Rather than merely accepting test results and deploying variations expected to optimize overall user experience, marketers need to understand that such an approach could compromise the experience for another portion of visitors. A segment of visitors will always find the winning variation suboptimal. Only by acknowledging this flaw can we realize that losing A/B tests may end up as winners, and that overlooked opportunities may bear the most fruit in a personalized way of thinking.
The provided examples underline the importance of analyzing the impact of test actions on different audience groups when running experiments.

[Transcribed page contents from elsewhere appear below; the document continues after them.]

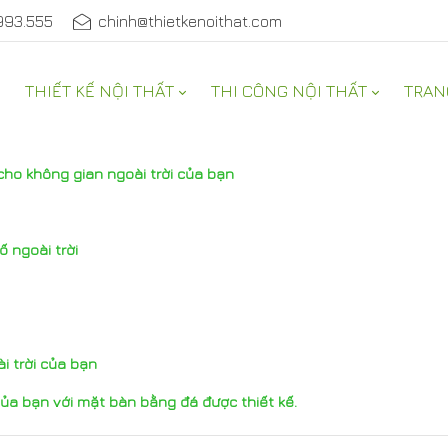
993.555
chinh@thietkenoithat.com
THIẾT KẾ NỘI THẤT
THI CÔNG NỘI THẤT
TRAN
ho không gian ngoài trời của bạn
 ngoài trời
i trời của bạn
 của bạn với mặt bàn bằng đá được thiết kế.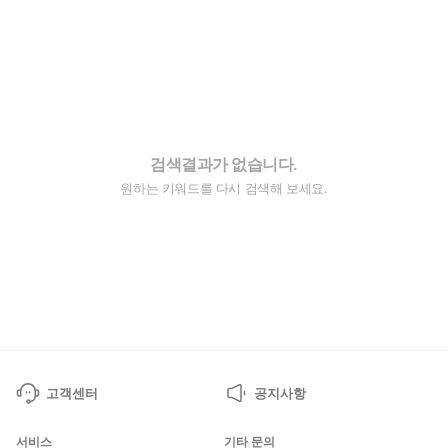
검색결과가 없습니다.
원하는 키워드를 다시 검색해 보세요.
고객센터
공지사항
서비스
기타 문의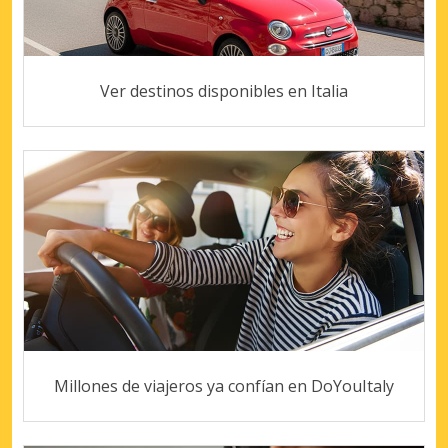
Ver destinos disponibles en Italia
Millones de viajeros ya confían en DoYouItaly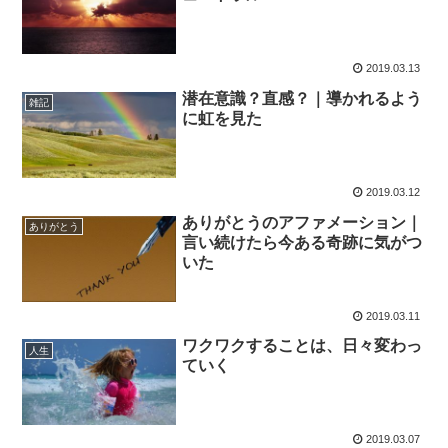
2019.03.13
潜在意識？直感？｜導かれるよう
雑記
に虹を見た
2019.03.12
ありがとうのアファメーション｜
ありがとう
言い続けたら今ある奇跡に気がつ
いた
2019.03.11
ワクワクすることは、日々変わっ
人生
ていく
2019.03.07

Thorough analysis of results for different segments can unveil deeper optimization opportunities, even for tests that fail to produce uplifts for the "average user" (who, in reality, doesn't exist).
While a quick analysis will suffice for some of these scenarios, the complexity of analysis grows with the increase in the number of tests, variations, and segments, making it a data-heavy task. With busy testing schedules and ever-shifting priorities, finding the time for thorough analysis can be a challenge.
Given these complexities, it's clear that simply accepting results at face value and unnecessarily discarding treatments can no longer be the norm.